Chapter 6 - Introduction to trading trusts


It is important to view trading trusts in the context of the conventional historical and legal distinctions between a company and a trust.179 In brief, the limited liability company was established as a way to protect those wishing to invest in commercial trading activities. The aim was to limit the risk taken by investors putting money into a sphere that would provide economic and social benefits.180 In contrast, trusts are formed to enable a person to hold assets for the benefit of another, for reasons such as estate planning or protection of assets.181

Companies are entities in their own right and allow greater protection for the individual or individuals involved when their business incurs debts.182 They are governed by the Companies Act 1993, which provides the process for incorporation and the requirement for registration on the Companies Register.183 The company name must end with the word “Limited”,184 to warn potential creditors that the assets from which they may recover debts are limited to those of the company. The company name must be clearly stated in written communications and signed documents.185 Unlike companies, trusts are not separate legal entities and there is no public register of trusts.186 Trustees are also fully personally liable for their actions as trustees, though this can be limited through contract or the trust instrument. As observed in a recent article, “[h]aving regard to the nature of the relationship between trustee and beneficiary, it is plain that a responsible person is needed to manage assets on behalf of another.”187

Trust structures have become increasingly popular for commercial purposes.188 This chapter discusses a particular form of such a trust. Trading trusts are trusts under which the property is used to carry on business. They often have a structure that involves a company acting as a trustee, holding property on trust for certain beneficiaries, where the company has very few or no assets owned outright. The trust does not have a separate legal personality, so creditors contract with the company, and accordingly it is the company that is liable for trust debts including debts incurred in trade.

Such a structure can cause problems for creditors, particularly if the company that is a trustee becomes insolvent. Unsecured creditors must rely on the trustee’s right of indemnity from trust assets to satisfy their claims, and there are many circumstances in which the indemnity may be impaired or unavailable altogether, potentially leaving creditors with no recourse. There are several areas of uncertainty in regard to insolvent corporate trustees. Another issue arising is whether beneficiaries of a trading trust require further protection in the event of breach of trust by the corporate trustee.

Other forms of trust are used in business as well. This chapter will not cover investment trusts, unit trusts, or statutory trustee companies.189

Paul Heath “Bringing Trading Trusts into the Company Line” [2010] NZ L Rev 519 at 519–522.

Ibid, at 520.  See also the long title to the Companies Act, which states at (a) that it is an Act: “To reaffirm the value of the company as a means of achieving economic and social benefits through the aggregation of capital for productive purposes, the spreading of economic risk, and the taking of business risks.”

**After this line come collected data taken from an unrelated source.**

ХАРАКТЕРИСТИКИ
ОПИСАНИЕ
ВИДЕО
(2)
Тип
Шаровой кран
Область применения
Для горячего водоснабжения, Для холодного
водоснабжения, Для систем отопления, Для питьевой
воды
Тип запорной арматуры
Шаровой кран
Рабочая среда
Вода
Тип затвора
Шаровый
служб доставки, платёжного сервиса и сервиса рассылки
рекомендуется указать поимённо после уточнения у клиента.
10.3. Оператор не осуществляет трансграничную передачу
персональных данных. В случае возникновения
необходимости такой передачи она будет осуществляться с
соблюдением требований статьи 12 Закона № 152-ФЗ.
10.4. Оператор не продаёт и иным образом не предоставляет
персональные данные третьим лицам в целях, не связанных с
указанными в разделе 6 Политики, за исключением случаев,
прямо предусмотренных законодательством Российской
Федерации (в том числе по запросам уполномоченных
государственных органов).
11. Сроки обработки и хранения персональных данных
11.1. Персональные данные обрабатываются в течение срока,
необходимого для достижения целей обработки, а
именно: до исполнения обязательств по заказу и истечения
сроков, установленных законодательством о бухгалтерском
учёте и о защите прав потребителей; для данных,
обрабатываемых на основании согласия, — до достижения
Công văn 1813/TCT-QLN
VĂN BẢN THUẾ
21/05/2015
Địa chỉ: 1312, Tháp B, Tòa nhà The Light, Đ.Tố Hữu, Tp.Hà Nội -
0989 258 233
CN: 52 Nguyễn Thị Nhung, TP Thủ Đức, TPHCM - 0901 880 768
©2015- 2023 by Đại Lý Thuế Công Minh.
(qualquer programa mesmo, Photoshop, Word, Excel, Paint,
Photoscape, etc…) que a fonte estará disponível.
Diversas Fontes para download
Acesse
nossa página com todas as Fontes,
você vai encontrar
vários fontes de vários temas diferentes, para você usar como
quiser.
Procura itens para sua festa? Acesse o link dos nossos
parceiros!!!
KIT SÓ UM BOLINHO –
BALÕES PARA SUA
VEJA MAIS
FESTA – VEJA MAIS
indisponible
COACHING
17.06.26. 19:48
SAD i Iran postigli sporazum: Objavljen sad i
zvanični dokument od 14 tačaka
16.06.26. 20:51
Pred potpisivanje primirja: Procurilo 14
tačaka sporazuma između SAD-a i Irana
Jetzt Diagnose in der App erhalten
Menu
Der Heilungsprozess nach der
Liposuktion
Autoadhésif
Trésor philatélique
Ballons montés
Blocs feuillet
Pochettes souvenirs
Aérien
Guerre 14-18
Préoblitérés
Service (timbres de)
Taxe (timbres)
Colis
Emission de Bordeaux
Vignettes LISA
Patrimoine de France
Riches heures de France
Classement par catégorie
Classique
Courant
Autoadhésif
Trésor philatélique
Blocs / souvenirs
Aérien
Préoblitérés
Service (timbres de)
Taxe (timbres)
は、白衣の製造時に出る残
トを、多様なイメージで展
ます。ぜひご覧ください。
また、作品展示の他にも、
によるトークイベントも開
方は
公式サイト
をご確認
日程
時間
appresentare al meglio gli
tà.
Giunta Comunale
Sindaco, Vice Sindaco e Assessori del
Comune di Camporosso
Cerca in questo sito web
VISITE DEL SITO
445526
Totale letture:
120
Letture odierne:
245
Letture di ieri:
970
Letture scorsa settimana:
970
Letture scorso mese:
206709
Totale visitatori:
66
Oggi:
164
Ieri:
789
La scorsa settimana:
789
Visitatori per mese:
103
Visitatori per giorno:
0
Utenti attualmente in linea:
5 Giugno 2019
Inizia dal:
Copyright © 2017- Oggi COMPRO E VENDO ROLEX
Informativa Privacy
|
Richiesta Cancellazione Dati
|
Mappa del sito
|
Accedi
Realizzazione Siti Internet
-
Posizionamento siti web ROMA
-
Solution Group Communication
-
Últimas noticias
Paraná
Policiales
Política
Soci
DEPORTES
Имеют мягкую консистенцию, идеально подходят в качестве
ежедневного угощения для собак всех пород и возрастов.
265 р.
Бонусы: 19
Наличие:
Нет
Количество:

Heath, above n 179, at 521.

Salomon v Salomon [1897] AC 22 (HL) and Heath, above n 179, at 520.

Companies Act 1993, ss 11–14.

Or “Tapui (Limited)”: see Companies Act 1993, s 21.

Companies Act 1993, s 25.

On the registration of trusts, see further ch 8.

Heath, above n 179, at 523.

Law Commission Review of Trust Law in New Zealand: Introductory Issues Paper (NZLC IP19, 2010) at [2.43]–[2.45] and [2.67]–[2.72].

Trustee company legislation will be addressed in the third stage of the Law Commission’s Review of the Law of Trusts project.